There is nursery and Kids’ Church during our morning service. There is a youth group for those who are junior high and high school age. There are fellowship opportunities for us. There are weekly bible studies and prayer meetings. There is a Marriage Course and Parenting Courses that have been a great blessing to people in the past.

RIC is not a church with a large pastoral staff. The ministries of RIC are dependent on volunteers. If no one volunteers, the ministries are limited in what they can do.

Please pray with me for the life and vitality of our community.

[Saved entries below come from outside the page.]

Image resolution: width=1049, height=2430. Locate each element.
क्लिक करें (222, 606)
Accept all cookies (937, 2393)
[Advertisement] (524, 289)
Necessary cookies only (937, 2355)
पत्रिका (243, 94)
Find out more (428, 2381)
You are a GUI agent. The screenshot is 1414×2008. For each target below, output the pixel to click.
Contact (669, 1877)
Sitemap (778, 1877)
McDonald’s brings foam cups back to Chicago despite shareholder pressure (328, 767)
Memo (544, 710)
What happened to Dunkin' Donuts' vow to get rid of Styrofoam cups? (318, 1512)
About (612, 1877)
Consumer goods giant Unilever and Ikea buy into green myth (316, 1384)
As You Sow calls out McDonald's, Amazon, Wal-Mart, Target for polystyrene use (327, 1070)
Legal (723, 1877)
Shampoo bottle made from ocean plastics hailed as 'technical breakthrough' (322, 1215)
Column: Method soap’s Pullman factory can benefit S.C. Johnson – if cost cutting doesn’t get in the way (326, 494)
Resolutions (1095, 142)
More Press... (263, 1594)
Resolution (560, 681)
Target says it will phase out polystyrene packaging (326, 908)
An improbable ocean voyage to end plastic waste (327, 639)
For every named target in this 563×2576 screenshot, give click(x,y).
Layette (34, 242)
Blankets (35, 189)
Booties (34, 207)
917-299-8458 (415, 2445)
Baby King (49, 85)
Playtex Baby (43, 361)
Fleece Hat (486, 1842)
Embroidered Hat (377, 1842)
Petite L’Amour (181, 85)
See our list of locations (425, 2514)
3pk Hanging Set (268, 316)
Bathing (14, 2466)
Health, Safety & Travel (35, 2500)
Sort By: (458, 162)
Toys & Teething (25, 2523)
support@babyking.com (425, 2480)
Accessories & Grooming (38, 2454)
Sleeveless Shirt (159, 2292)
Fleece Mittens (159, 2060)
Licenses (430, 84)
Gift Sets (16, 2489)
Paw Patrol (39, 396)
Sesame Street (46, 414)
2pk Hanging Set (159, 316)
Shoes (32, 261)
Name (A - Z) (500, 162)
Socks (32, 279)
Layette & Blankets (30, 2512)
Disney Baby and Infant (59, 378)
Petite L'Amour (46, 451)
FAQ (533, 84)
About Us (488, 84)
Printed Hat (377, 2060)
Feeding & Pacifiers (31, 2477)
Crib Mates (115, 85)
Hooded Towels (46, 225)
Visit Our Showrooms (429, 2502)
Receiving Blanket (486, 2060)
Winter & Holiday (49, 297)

Let me finish by reading some of the scriptures that were read at the beginning.

John 15:12–13
My command is this: Love each other as I have loved you. 13 Greater love has no one than this: to lay down one’s life for one’s friends.

Galatians 6:2
Carry each other’s burdens, and in this way you will fulfill the law of Christ.

Hebrews 10:24–25
let us consider how we may spur one another on toward love and good deeds, 25 not giving up meeting together, as some are in the habit of doing, but encouraging one another—and all the more as you see the Day approaching.

1 Peter 4:8–10
Above all, love each other deeply, because love covers over a multitude of sins. 9 Offer hospitality to one another without grumbling. 10 Each of you should use whatever gift you have received to serve others, as faithful stewards of God’s grace in its various forms.

1 Peter 2:9–10
But you are a chosen people, a royal priesthood, a holy nation, God’s special possession, that you may declare the praises of him who called you out of darkness into his wonderful light. 10 Once you were not a people, but now you are the people of God; once you had not received mercy, but now you have received mercy.


Ecclesiastes 4:9–12
Two are better than one,
because they have a good return for their labor:
10 If either of them falls down,
one can help the other up.
But pity anyone who falls
and has no one to help them up.
11 Also, if two lie down together, they will keep warm.
But how can one keep warm alone?
12 Though one may be overpowered,
two can defend themselves.
A cord of three strands is not quickly broken.